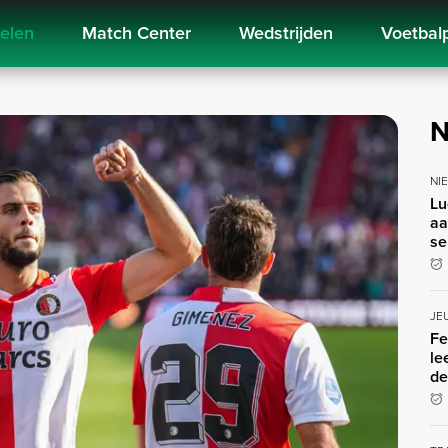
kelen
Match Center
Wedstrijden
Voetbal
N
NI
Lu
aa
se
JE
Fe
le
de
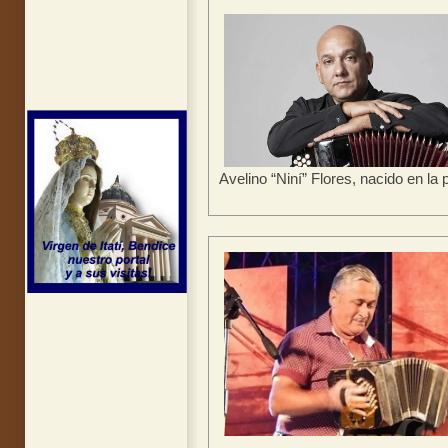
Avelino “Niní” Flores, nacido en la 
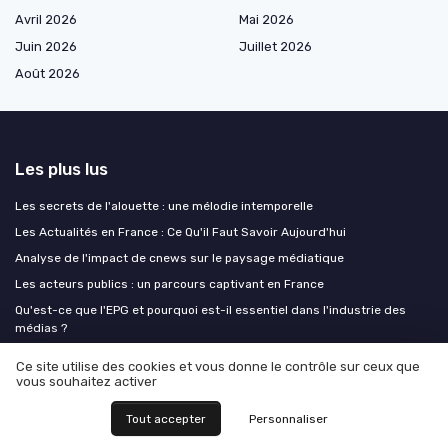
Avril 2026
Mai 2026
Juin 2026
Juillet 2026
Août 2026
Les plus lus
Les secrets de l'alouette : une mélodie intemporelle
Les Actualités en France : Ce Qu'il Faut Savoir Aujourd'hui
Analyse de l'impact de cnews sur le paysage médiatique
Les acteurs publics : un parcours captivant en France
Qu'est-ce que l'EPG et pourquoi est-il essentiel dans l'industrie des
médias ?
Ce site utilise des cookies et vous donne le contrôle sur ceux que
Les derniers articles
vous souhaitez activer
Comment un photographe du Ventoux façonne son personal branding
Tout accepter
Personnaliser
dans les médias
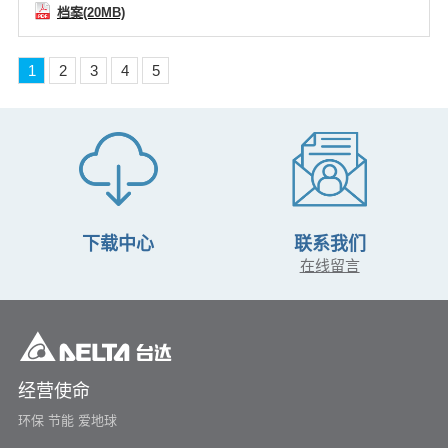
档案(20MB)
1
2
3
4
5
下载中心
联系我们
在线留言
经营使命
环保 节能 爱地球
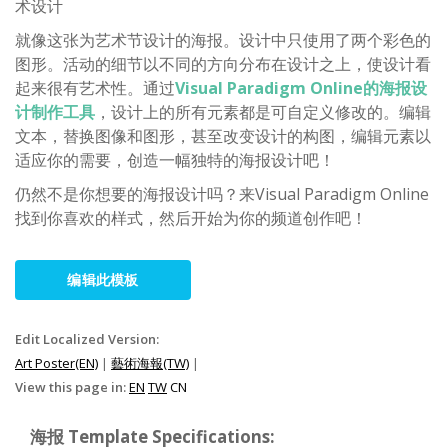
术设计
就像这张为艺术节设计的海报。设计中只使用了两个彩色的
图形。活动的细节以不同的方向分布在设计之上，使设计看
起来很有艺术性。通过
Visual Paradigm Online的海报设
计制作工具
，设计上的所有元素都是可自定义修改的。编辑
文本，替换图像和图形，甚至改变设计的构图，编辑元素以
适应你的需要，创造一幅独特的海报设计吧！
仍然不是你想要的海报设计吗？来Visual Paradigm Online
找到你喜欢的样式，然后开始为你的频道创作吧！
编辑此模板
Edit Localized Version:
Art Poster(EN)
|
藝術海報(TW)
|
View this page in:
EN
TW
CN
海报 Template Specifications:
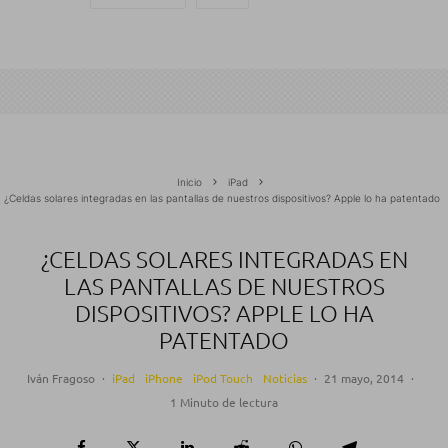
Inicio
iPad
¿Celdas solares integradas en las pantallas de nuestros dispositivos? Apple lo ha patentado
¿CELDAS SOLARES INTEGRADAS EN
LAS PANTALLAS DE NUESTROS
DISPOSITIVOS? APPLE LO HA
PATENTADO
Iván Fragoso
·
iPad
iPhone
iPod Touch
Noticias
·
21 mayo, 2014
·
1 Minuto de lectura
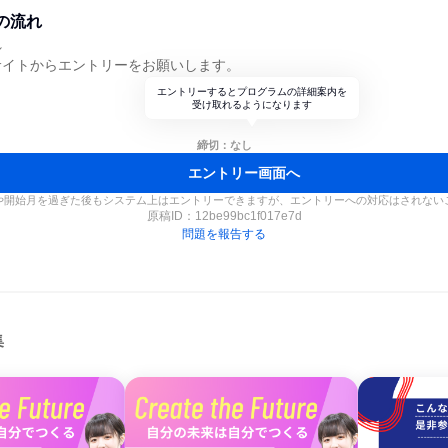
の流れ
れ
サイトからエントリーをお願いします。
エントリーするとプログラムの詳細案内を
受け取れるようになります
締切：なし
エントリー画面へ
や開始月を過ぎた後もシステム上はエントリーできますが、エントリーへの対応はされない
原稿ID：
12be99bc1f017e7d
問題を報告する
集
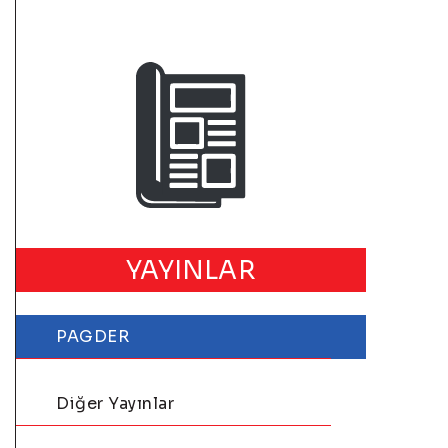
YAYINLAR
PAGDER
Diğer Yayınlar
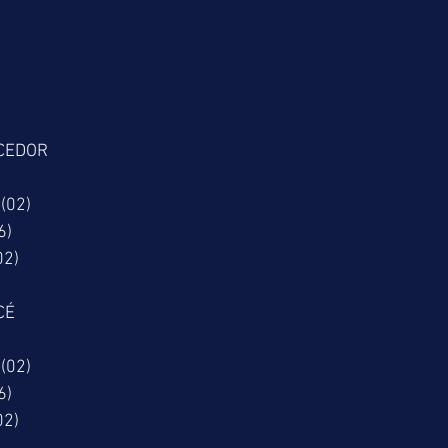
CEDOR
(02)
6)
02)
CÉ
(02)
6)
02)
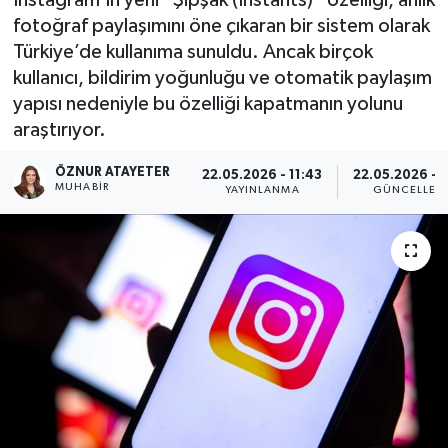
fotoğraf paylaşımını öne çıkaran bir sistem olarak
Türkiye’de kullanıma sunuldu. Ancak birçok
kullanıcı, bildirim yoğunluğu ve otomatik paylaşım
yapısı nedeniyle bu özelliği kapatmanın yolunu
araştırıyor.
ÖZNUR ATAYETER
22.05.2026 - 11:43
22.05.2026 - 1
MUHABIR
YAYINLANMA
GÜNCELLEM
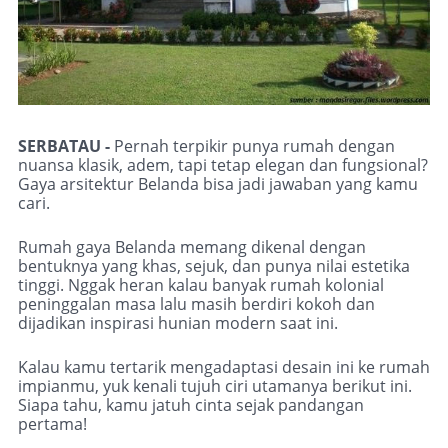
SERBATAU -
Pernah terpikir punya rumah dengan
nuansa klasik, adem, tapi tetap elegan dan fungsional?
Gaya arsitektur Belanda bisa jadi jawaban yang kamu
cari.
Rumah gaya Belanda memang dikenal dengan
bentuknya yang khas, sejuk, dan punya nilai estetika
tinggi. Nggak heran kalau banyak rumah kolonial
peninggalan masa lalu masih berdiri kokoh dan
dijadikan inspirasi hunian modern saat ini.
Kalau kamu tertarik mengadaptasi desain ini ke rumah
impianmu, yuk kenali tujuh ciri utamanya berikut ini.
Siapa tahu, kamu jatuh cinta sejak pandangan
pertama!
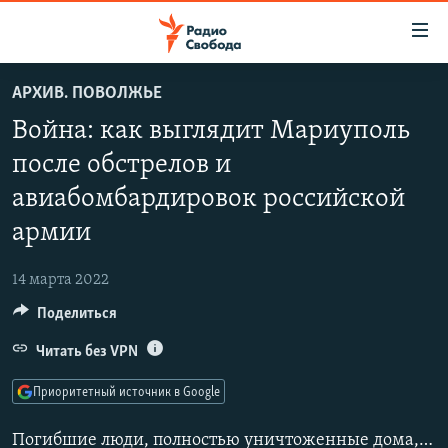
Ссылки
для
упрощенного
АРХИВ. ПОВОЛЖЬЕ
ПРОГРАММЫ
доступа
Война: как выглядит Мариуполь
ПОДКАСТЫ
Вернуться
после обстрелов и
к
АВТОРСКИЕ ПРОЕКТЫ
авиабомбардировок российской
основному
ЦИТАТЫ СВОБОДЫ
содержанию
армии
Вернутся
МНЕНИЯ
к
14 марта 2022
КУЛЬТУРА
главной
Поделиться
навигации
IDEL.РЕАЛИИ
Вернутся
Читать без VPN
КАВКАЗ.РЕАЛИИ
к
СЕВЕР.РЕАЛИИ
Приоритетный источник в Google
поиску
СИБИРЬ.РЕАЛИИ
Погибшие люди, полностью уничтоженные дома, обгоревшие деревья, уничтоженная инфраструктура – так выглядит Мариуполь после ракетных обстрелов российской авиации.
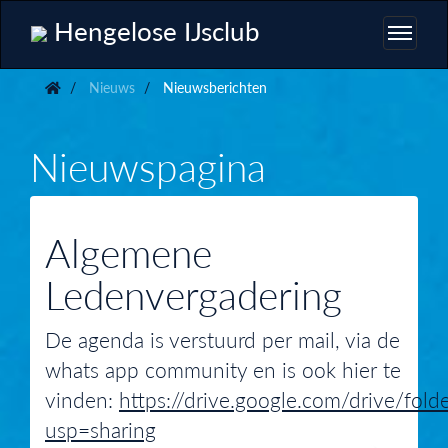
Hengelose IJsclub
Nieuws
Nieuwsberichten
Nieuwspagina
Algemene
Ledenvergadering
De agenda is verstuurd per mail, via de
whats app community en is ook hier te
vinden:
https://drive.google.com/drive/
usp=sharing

== == ==

**EXERCISE:** Check each line of the material for the string "vous", then state how many lines have it and nothing more.

**EXPECTED ANSWER:** 2